Dataset entries
########
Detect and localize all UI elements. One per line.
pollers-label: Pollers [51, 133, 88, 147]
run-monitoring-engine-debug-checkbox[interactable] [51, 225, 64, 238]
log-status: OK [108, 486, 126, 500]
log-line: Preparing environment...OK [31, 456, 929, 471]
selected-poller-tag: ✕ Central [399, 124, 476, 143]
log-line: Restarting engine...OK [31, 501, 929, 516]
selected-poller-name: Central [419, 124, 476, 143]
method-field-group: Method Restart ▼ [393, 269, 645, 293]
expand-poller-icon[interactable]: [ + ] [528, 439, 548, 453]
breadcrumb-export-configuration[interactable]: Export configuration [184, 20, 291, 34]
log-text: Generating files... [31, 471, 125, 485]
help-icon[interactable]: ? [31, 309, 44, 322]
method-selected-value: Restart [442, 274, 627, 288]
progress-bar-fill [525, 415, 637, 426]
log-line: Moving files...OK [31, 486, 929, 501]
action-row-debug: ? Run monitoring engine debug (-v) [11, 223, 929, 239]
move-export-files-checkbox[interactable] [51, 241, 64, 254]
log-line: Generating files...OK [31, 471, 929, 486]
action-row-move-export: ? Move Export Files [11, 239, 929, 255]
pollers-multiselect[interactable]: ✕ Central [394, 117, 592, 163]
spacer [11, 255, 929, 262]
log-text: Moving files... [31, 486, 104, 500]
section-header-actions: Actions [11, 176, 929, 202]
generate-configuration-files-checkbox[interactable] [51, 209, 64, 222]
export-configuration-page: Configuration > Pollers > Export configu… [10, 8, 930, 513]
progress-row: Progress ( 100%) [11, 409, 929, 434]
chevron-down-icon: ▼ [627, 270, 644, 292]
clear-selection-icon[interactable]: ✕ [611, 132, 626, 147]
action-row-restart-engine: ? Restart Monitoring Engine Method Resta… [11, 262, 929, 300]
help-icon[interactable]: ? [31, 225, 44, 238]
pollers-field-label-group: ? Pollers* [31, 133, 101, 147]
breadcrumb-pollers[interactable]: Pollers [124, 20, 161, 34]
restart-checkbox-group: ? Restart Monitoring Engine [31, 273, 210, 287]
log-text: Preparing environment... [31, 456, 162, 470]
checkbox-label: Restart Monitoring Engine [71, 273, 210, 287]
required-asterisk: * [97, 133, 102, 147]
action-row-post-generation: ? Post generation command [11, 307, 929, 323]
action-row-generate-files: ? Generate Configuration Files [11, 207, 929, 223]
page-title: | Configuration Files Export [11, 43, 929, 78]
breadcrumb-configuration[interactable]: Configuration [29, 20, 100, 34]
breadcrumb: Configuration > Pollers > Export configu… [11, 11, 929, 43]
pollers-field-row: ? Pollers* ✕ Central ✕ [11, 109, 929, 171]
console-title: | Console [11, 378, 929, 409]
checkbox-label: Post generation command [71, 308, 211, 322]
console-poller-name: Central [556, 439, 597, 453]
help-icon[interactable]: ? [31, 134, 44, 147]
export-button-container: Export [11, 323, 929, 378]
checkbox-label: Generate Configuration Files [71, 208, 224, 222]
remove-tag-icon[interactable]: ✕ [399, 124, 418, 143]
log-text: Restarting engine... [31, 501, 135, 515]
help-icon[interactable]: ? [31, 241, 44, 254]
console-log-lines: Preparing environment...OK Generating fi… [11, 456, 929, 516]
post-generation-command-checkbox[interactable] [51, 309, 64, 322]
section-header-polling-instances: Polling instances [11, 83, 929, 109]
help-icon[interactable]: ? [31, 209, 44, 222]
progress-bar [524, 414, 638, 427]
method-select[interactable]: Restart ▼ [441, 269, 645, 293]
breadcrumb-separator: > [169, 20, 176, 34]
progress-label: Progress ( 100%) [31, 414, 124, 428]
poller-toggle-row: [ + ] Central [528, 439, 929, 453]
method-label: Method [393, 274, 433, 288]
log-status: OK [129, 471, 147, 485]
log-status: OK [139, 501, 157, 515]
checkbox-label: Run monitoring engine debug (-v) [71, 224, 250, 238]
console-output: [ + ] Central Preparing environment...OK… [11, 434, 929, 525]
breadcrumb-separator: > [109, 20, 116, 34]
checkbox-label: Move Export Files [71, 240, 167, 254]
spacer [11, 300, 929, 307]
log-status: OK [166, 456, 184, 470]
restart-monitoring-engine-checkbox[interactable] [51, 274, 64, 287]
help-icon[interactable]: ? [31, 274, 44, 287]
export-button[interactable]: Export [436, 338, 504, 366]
########
Exercise objective: Could you transcribe every record above exactly as it appears?

Output of the task:
Detect and localize all UI elements. One per line.
pollers-label: Pollers [51, 133, 88, 147]
run-monitoring-engine-debug-checkbox[interactable] [51, 225, 64, 238]
log-status: OK [108, 486, 126, 500]
log-line: Preparing environment...OK [31, 456, 929, 471]
selected-poller-tag: ✕ Central [399, 124, 476, 143]
log-line: Restarting engine...OK [31, 501, 929, 516]
selected-poller-name: Central [419, 124, 476, 143]
method-field-group: Method Restart ▼ [393, 269, 645, 293]
expand-poller-icon[interactable]: [ + ] [528, 439, 548, 453]
breadcrumb-export-configuration[interactable]: Export configuration [184, 20, 291, 34]
log-text: Generating files... [31, 471, 125, 485]
help-icon[interactable]: ? [31, 309, 44, 322]
method-selected-value: Restart [442, 274, 627, 288]
progress-bar-fill [525, 415, 637, 426]
log-line: Moving files...OK [31, 486, 929, 501]
action-row-debug: ? Run monitoring engine debug (-v) [11, 223, 929, 239]
move-export-files-checkbox[interactable] [51, 241, 64, 254]
log-line: Generating files...OK [31, 471, 929, 486]
action-row-move-export: ? Move Export Files [11, 239, 929, 255]
pollers-multiselect[interactable]: ✕ Central [394, 117, 592, 163]
spacer [11, 255, 929, 262]
log-text: Moving files... [31, 486, 104, 500]
section-header-actions: Actions [11, 176, 929, 202]
generate-configuration-files-checkbox[interactable] [51, 209, 64, 222]
export-configuration-page: Configuration > Pollers > Export configu… [10, 8, 930, 513]
progress-row: Progress ( 100%) [11, 409, 929, 434]
chevron-down-icon: ▼ [627, 270, 644, 292]
clear-selection-icon[interactable]: ✕ [611, 132, 626, 147]
action-row-restart-engine: ? Restart Monitoring Engine Method Resta… [11, 262, 929, 300]
help-icon[interactable]: ? [31, 225, 44, 238]
pollers-field-label-group: ? Pollers* [31, 133, 101, 147]
breadcrumb-pollers[interactable]: Pollers [124, 20, 161, 34]
restart-checkbox-group: ? Restart Monitoring Engine [31, 273, 210, 287]
log-text: Preparing environment... [31, 456, 162, 470]
checkbox-label: Restart Monitoring Engine [71, 273, 210, 287]
required-asterisk: * [97, 133, 102, 147]
action-row-post-generation: ? Post generation command [11, 307, 929, 323]
action-row-generate-files: ? Generate Configuration Files [11, 207, 929, 223]
page-title: | Configuration Files Export [11, 43, 929, 78]
breadcrumb-configuration[interactable]: Configuration [29, 20, 100, 34]
breadcrumb: Configuration > Pollers > Export configu… [11, 11, 929, 43]
pollers-field-row: ? Pollers* ✕ Central ✕ [11, 109, 929, 171]
console-title: | Console [11, 378, 929, 409]
checkbox-label: Post generation command [71, 308, 211, 322]
console-poller-name: Central [556, 439, 597, 453]
help-icon[interactable]: ? [31, 134, 44, 147]
export-button-container: Export [11, 323, 929, 378]
checkbox-label: Generate Configuration Files [71, 208, 224, 222]
remove-tag-icon[interactable]: ✕ [399, 124, 418, 143]
log-text: Restarting engine... [31, 501, 135, 515]
help-icon[interactable]: ? [31, 241, 44, 254]
console-log-lines: Preparing environment...OK Generating fi… [11, 456, 929, 516]
post-generation-command-checkbox[interactable] [51, 309, 64, 322]
section-header-polling-instances: Polling instances [11, 83, 929, 109]
help-icon[interactable]: ? [31, 209, 44, 222]
progress-bar [524, 414, 638, 427]
method-select[interactable]: Restart ▼ [441, 269, 645, 293]
breadcrumb-separator: > [169, 20, 176, 34]
progress-label: Progress ( 100%) [31, 414, 124, 428]
poller-toggle-row: [ + ] Central [528, 439, 929, 453]
method-label: Method [393, 274, 433, 288]
log-status: OK [129, 471, 147, 485]
log-status: OK [139, 501, 157, 515]
checkbox-label: Run monitoring engine debug (-v) [71, 224, 250, 238]
console-output: [ + ] Central Preparing environment...OK… [11, 434, 929, 525]
breadcrumb-separator: > [109, 20, 116, 34]
checkbox-label: Move Export Files [71, 240, 167, 254]
spacer [11, 300, 929, 307]
log-status: OK [166, 456, 184, 470]
restart-monitoring-engine-checkbox[interactable] [51, 274, 64, 287]
help-icon[interactable]: ? [31, 274, 44, 287]
export-button[interactable]: Export [436, 338, 504, 366]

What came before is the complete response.